Youth Emergency Services faces closure 

On December 31 of this year, Youth Emergency Services will shut its doors to the children of Marion County it has serviced for 11 years. YES coordinates care for children at risk of being removed from their home due to suspected abuse or neglect. It also serves as a location where children who have run away from home come for food, clean clothes and evaluation, among other things.

When The Department of Child Services chose to end the Youth Emergency Services program earlier this year, many were aggrieved over the loss for the community. YES seeks to divert families at risk from involvement with juvenile justice or child welfare (system involvement) on the front end before the situation becomes critical.

John Kennedy, program director at YES, says that 38,000 families in the area are at risk for system involvement, and that the loss of YES will be a major blow to the Marion County community. Program Supervisor Lisa Goldberg-Mitton adds that the loss of YES will equate to a higher workload for DCS. In spite of this, YES, its 40 employees and 1.5 million dollar operating budget will be cut at the end of the year.

Ironically, YES is being nixed by the man who helped create it in 1998, Department of Child Services Director James Payne. Juvenile Court Judge Marilyn Moores has been publicly critical of Payne's decision to axe YES. But Kennedy has a different opinion, "Director Payne is a convenient target but he is not the real reason, it's more of an issue of taxpayers not knowing where their money is going."

Kennedy is referring to the sweeping budget reform that Governor Daniels signed in 2008 to protect taxpayers from current and future increases in property taxes, HEA 1001. HEA 1001 puts certain limits on local government spending.
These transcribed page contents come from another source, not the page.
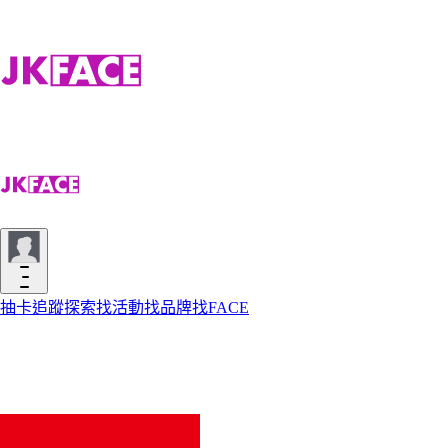
抽卡
追蹤
探索
找活動
找品牌
找FACE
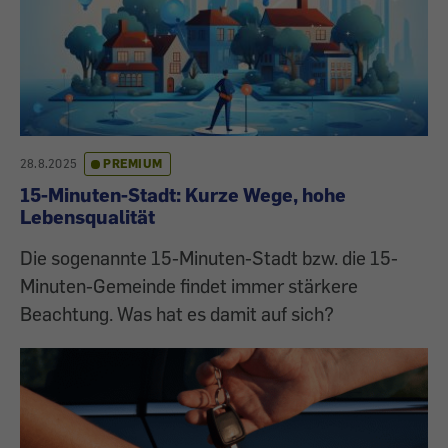
28.8.2025
PREMIUM
15-Minuten-Stadt: Kurze Wege, hohe
Lebensqualität
Die sogenannte 15-Minuten-Stadt bzw. die 15-
Minuten-Gemeinde findet immer stärkere
Beachtung. Was hat es damit auf sich?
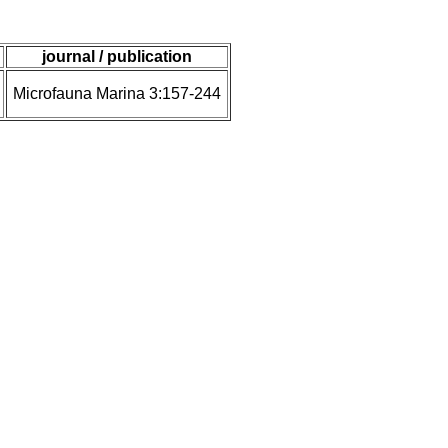
journal / publication
Microfauna Marina 3:157-244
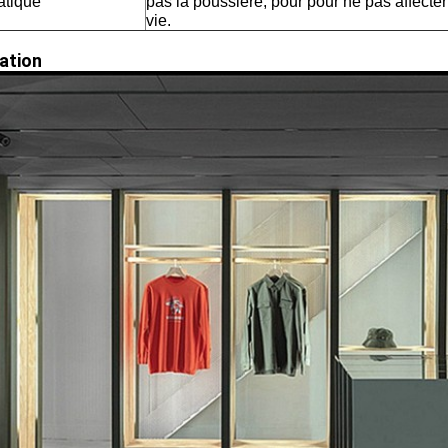
atique
pas la poussière, pour pour ne pas affecter 
vie.
sation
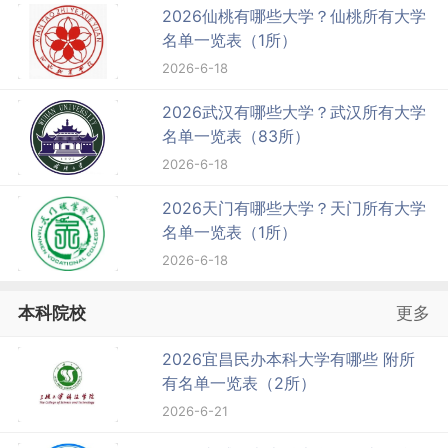
2026仙桃有哪些大学？仙桃所有大学
名单一览表（1所）
2026-6-18
2026武汉有哪些大学？武汉所有大学
名单一览表（83所）
2026-6-18
2026天门有哪些大学？天门所有大学
名单一览表（1所）
2026-6-18
本科院校
更多
2026宜昌民办本科大学有哪些 附所
有名单一览表（2所）
2026-6-21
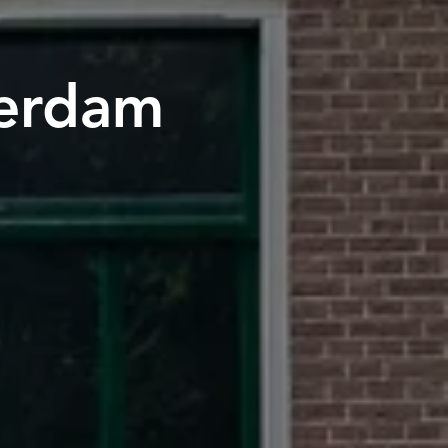
erdam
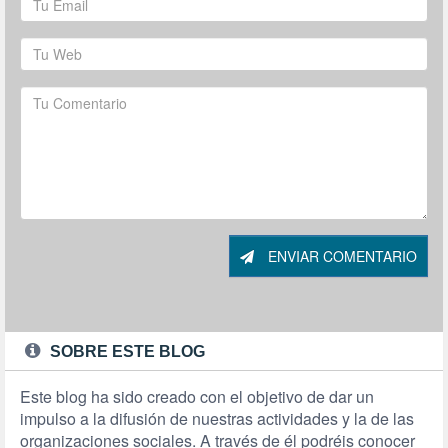
ENVIAR COMENTARIO
SOBRE ESTE BLOG
Este blog ha sido creado con el objetivo de dar un
impulso a la difusión de nuestras actividades y la de las
organizaciones sociales. A través de él podréis conocer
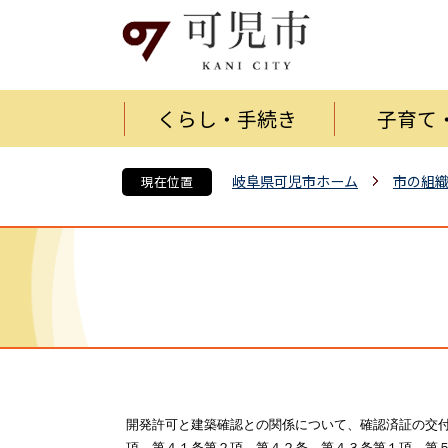
くらし・手続き
子育て
岐阜県可児市ホーム
市の組
現在位置
開発許可と建築確認との関係について、確認済証の交
項、第４１条第２項、第４２条、第４３条第１項、第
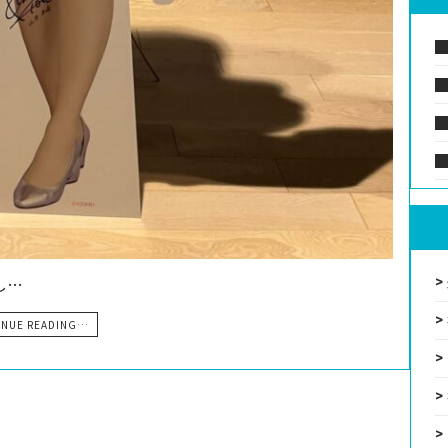
し…
INUE READING…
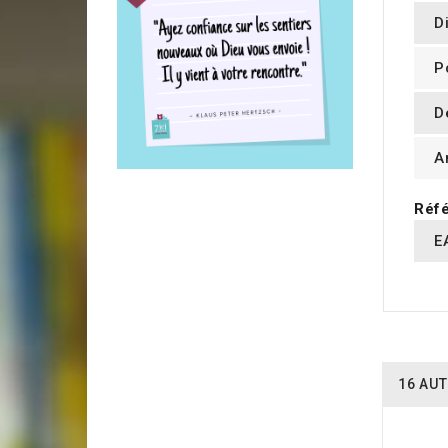
D
P
D
A
Réfé
E
16 AUT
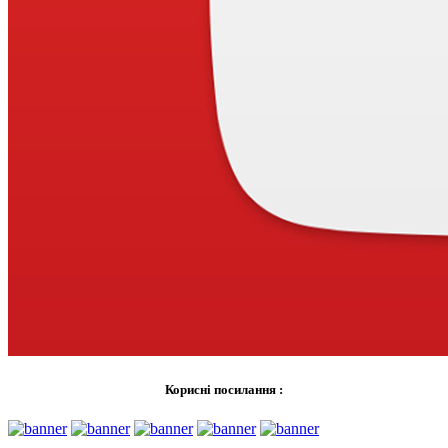
Корисні посилання :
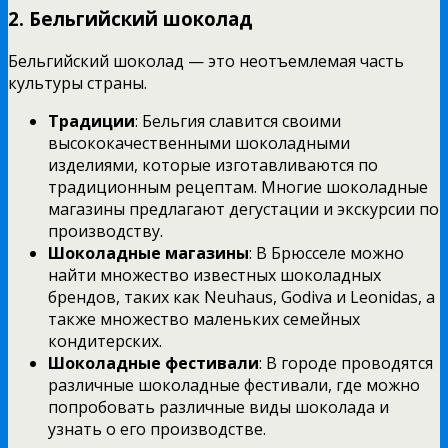
2.
Бельгийский шоколад
Бельгийский шоколад — это неотъемлемая часть
культуры страны.
Традиции
: Бельгия славится своими
высококачественными шоколадными
изделиями, которые изготавливаются по
традиционным рецептам. Многие шоколадные
магазины предлагают дегустации и экскурсии по
производству.
Шоколадные магазины
: В Брюсселе можно
найти множество известных шоколадных
брендов, таких как Neuhaus, Godiva и Leonidas, а
также множество маленьких семейных
кондитерских.
Шоколадные фестивали
: В городе проводятся
различные шоколадные фестивали, где можно
попробовать различные виды шоколада и
узнать о его производстве.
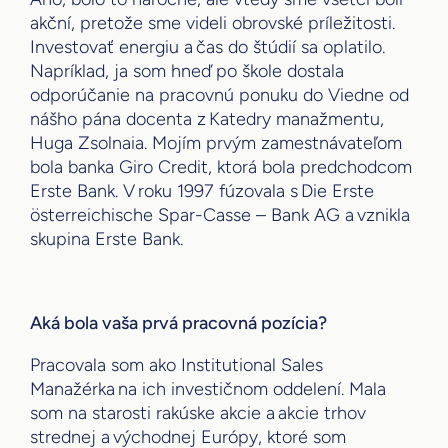
akční, pretože sme videli obrovské príležitosti.
Investovať energiu a čas do štúdií sa oplatilo.
Napríklad, ja som hneď po škole dostala
odporúčanie na pracovnú ponuku do Viedne od
nášho pána docenta z Katedry manažmentu,
Huga Zsolnaia. Mojím prvým zamestnávateľom
bola banka Giro Credit, ktorá bola predchodcom
Erste Bank. V roku 1997 fúzovala s Die Erste
österreichische Spar-Casse – Bank AG a vznikla
skupina Erste Bank.
Aká bola vaša prvá pracovná pozícia?
Pracovala som ako Institutional Sales
Manažérka na ich investičnom oddelení. Mala
som na starosti rakúske akcie a akcie trhov
strednej a východnej Európy, ktoré som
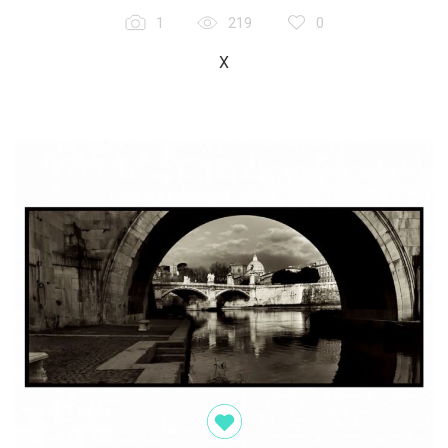
1
219
0
X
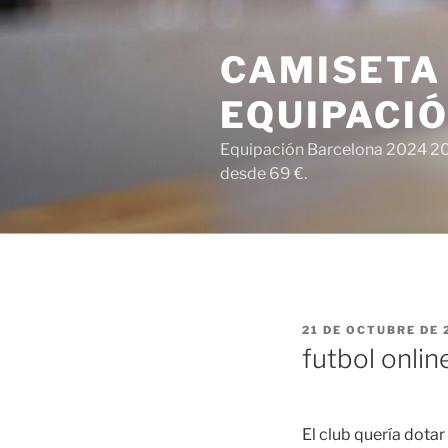
Saltar
al
CAMISETA
contenido
EQUIPACI
Equipación Barcelona 2024 202
desde 69 €.
PUBLICADO
21 DE OCTUBRE DE 
EL
futbol onlin
El club quería dotar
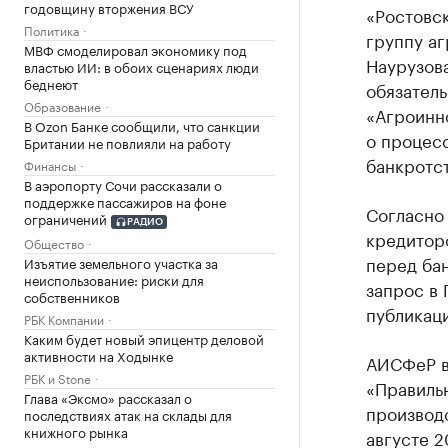
годовщину вторжения ВСУ
«Ростовск
Политика
группу а
МВФ смоделировал экономику под
Наурузова
властью ИИ: в обоих сценариях люди
беднеют
обязател
Образование
«Агроинн
В Ozon Банке сообщили, что санкции
о процес
Британии не повлияли на работу
банкротс
Финансы
В аэропорту Сочи рассказали о
поддержке пассажиров на фоне
Согласно
ограничений
РАДИО
кредитор
Общество
перед бан
Изъятие земельного участка за
неиспользование: риски для
запрос в 
собственников
публикаци
РБК Компании
Каким будет новый эпицентр деловой
активности на Ходынке
АИСФеР в
РБК и Stone
«Правильн
Глава «Эксмо» рассказал о
производс
последствиях атак на склады для
книжного рынка
августе 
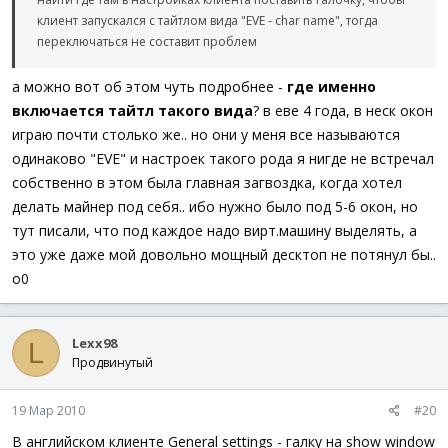
клиент запускался с тайтлом вида "EVE - char name", тогда
переключаться не составит проблем
а можно вот об этом чуть подробнее -
где именно
включается тайтл такого вида
? в еве 4 года, в неск окон
играю почти столько же.. но они у меня все называются
одинаково "EVE" и настроек такого рода я нигде не встречал
собственно в этом была главная загвоздка, когда хотел
делать майнер под себя.. ибо нужно было под 5-6 окон, но
тут писали, что под каждое надо вирт.машину выделять, а
это уже даже мой довольно мощный десктоп не потянул бы..
о0
Lexx98
L
Продвинутый
19 Мар 2010
#20
В английском клиенте General settings - галку на show window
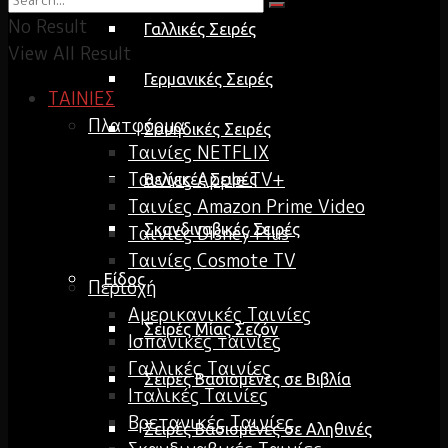
No Result
Γαλλικές Σειρές
View All Result
Γερμανικές Σειρές
ΤΑΙΝΙΕΣ
Πλατφόρμα
Σουηδικές Σειρές
Ταινίες NETFLIX
Ταινίες Apple TV+
Βελγικές Σειρές
Ταινίες Amazon Prime Video
Σκανδιναβικές Σειρές
Ταινίες Disney Plus
Ταινίες Cosmote TV
Είδος
Περιοχή
Αμερικανικές Ταινίες
Σειρές Μίας Σεζόν
Ισπανικές ταινίες
Γαλλικές Ταινίες
Σειρές Βασισμένες σε Βιβλία
Ιταλικές Ταινίες
Βρετανικές Ταινίες
Σειρές Βασισμένες σε Αληθινές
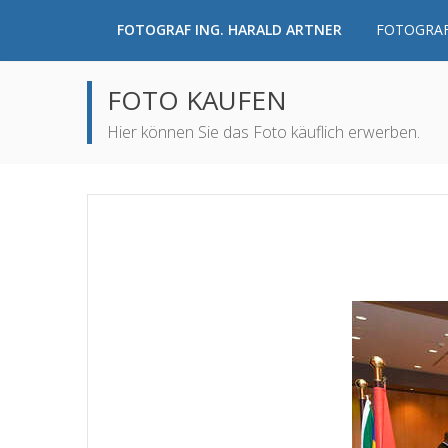
FOTOGRAF ING. HARALD ARTNER
FOTOGRAF
FOTO KAUFEN
Hier können Sie das Foto käuflich erwerben.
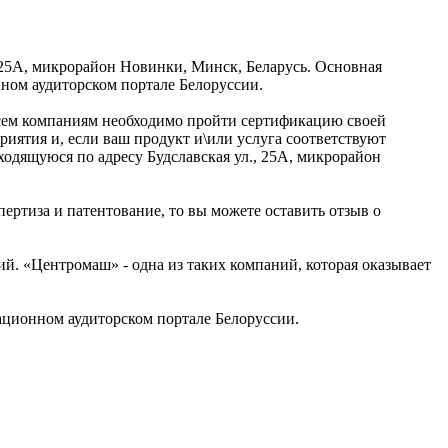
, 25А, микрорайон Новинки, Минск, Беларусь. Основная
ном аудиторском портале Белоруссии.
 всем компаниям необходимо пройти сертификацию своей
ятия и, если ваш продукт и\или услуга соответствуют
ходящуюся по адресу Будславская ул., 25А, микрорайон
ертиза и патентование, то вы можете оставить отзыв о
. «Центромаш» - одна из таких компаний, которая оказывает
ционном аудиторском портале Белоруссии.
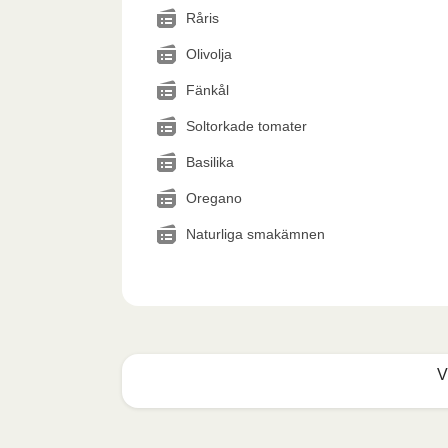
Råris
Olivolja
Fänkål
Soltorkade tomater
Basilika
Oregano
Naturliga smakämnen
V
Mikrovågsugn (800W)
: Ta bort kartongrem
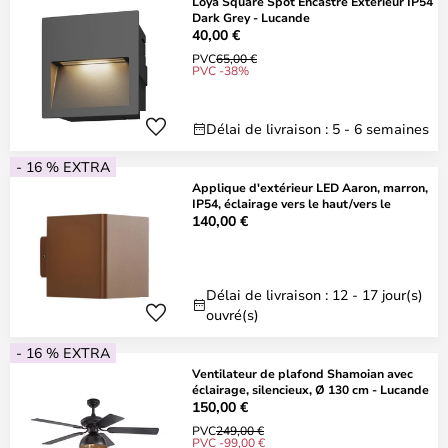
Loya Square Spot Encastré Extérieur IP54
Dark Grey - Lucande
40,00 €
PVC
65,00 €
PVC -38%
Délai de livraison : 5 - 6 semaines
- 16 % EXTRA
Applique d'extérieur LED Aaron, marron,
IP54, éclairage vers le haut/vers le
140,00 €
Délai de livraison : 12 - 17 jour(s)
ouvré(s)
- 16 % EXTRA
Ventilateur de plafond Shamoian avec
éclairage, silencieux, Ø 130 cm - Lucande
150,00 €
PVC
249,00 €
PVC -99,00 €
When asked about YES and HEA 1001, director Payne denied that the issue of YES' termination stemmed from the bipartisan supported property tax relief of HEA 1001. "This is something we've been talking about for three years," said Payne.

According to Payne, YES was created in a much different climate and much has changed since the idea for the program began 15 years ago. Payne said the system has been improved and characterizes YES as outmoded: "Are you wearing the same shoes you were 15 years ago?"

YES was created when caseloads for DCS workers were exorbitantly high. Payne said that the hiring of more caseworkers ensures that caring for Marion County's children will be done properly.

Goldberg-Mitton and Kennedy at YES feel that the state is attempting to get rid of duplicative services, but that their program does not fall into that category. They feel that they occupy an important niche that is necessary in providing service to the most urban and populous county in the state. Simply put, they feel there is more demand for their services in Marion County, and that when policy is stratified for each county statewide, idiosyncrasy cannot be taken into account.

In response to the claim that Marion County is singular in its needs, Payne points out that other counties are also densely populated and deal with many of the same issues as Marion.

To demonstrate the continued need for service Kennedy points to a survey of youth serving agencies in Marion County done in 2008 by the Indiana University Center for Health Policy. The survey finds that nearly 90% of non profit, for profit and government agencies report that there are gaps in service available to youth in Marion County, meaning that centers like YES are still necessary.

With the hiring of 185 more caseworkers in Marion County since 2005, DCS seeks to provide more comprehensive, 24 hour care and minimize the number of times a child in a crisis situation is moved.